Undescended testes may occur due to several reasons although prematurity is a leading cause. To descend, Dr Sekabira says, a number of hormones come into play, some of which are produced by the testis themselves such as testosterone. “Therefore, if there are some abnormalities, such as insufficiency, they will not descend,” he explains.
However, there are also mechanical factors that aid dissension.

As the testis descend, Dr Sekabira says, there is a sac (processus vaginalis) that is supposed to pinch off as well as empty itself of water. If it does not seal off, it becomes patent. There are instances when it pinches off but retains water, “In this case, the boy develops hydrocele,” he says.

A hydrocele is a collection of fluid around the testicle. In children, this fluid comes down from the normal fluid that is present in the abdomen into a balloon-like structure around the testicle, called the tunica vaginalis.

The neck of this balloon runs along the spermatic cord and opens into the abdomen. Normally, this neck closes off by itself within the first year of life. If it is wide open, Dr Sekabira says, not only does fluid sip through but also the intestine can go into the sac and cause hernia.

“Complications worsen when an obstructed hernia develops. This is when the intestine dips in and some food goes into it hence gets stuck,” Dr Asiimwe adds.

A parent can notice a hydrocele or hernia by seeing a bulge or swelling in the scrotum or in the groin. “If this bulge contracts and expands, it suggests that the opening is big enough to permit free flow of fluid in and out of the tunica vaginalis,” he says.

Prune belly syndrome
According to Dr Asiimwe, this is a rare disorder characterised by partial absence of some or most abdominal muscles, giving rise to a wrinkled or prune-like appearance.

Notably, enlargement of the bladder is present in almost all cases alongside obstruction of the neck of the bladder resulting in bladder distention and urine retention.

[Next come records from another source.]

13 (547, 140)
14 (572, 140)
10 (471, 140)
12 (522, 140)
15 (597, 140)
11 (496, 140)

“Undescended testes (cryptorchidism) often occur in males with prune belly syndrome due to reduced or on abdominal pressure as the muscles are not there or are weak,” Dr Asiimwe explains.
Dr Asiimwe says the hormone may be strong enough but what the mother consumes, especially during the first trimester of pregnancy disrupts the arrival of the hormone to the testis.

“Therefore, intake of substances such alcohol, smoking are deadly to unborn children,” he warns.
Retractile testes
These are descended testes that easily move back and forth between the scrotum and the inguinal canal. The testes retract as a reflex response to touch, temperature, fear or laughter. Such a response is common, particularly in infants and children. Retractile testes do not lead to cancer or other complications.

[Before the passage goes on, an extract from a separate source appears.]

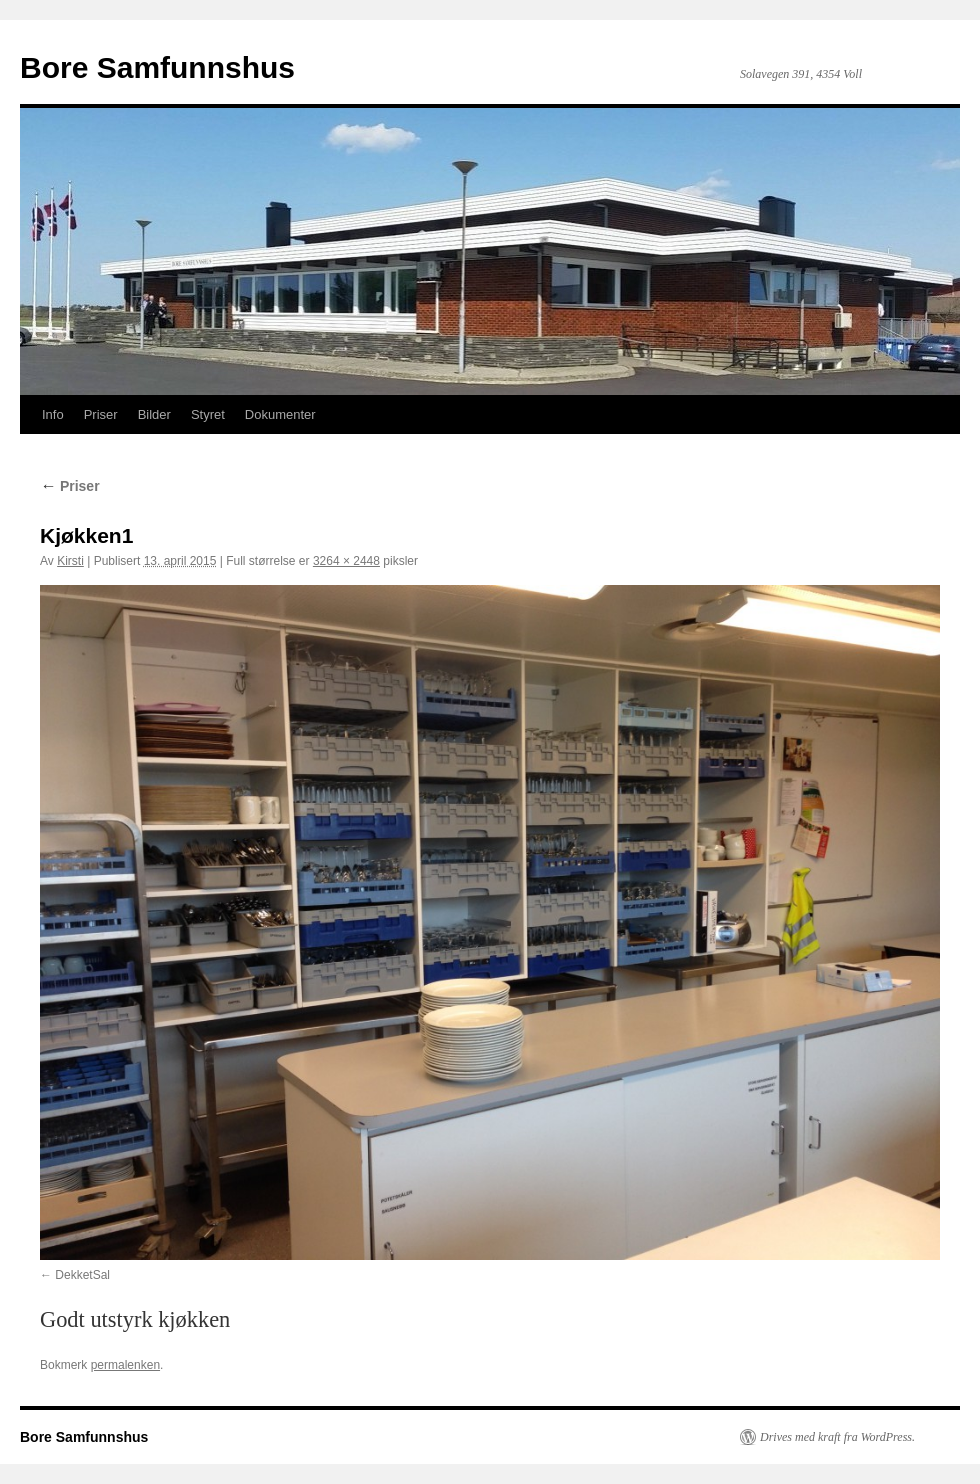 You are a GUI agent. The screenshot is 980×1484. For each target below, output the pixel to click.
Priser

“The testes usually stop retracting into the groin by puberty because they grow larger and do not require surgery or any other treatment,” Dr Asiimwe advises.

For most babies, the hydrocele will go away in at most a year hence no need for surgery. Dr Sekabira explains that if the hydrocele has a big enough opening to let fluid flow freely in and out (as noted by the swelling-getting bigger and smaller) it is unlikely to close on its own and surgery is indicated.

Even for undescended testis, surgery is ideal and the child should undergo this surgery when they are between six and 18 months old. It is important to perform the procedure before the child is two years old since delays may increase the long-term risk of infertility, Dr Asiimwe says.

Similarly, in Shylock’s case, after discussion and counselling, the urologist recommended surgery. “It was successful and he is growing up without any issues. We were nervous that he may not be able to have children or have other concerns, but the urologist told us everything should be fine,” Kabasiita says.

If cryptorchidism is not repaired, the consultants say the following complications may occur as your child grows and matures:
• Infertility (most common in bilateral cases, where both testes are affected).
• Risk of testicular cancer increases considerably by age 30 or 40.
• Inguinal hernia (a weakened area in the lower abdominal wall or inguinal canal where intestines may protrude).
• Testicular torsion (a painful twisting of the testes that can decrease blood supply to the testes).
• Psychological consequences of an empty scrotum as the child does not feel man enough hence insecure.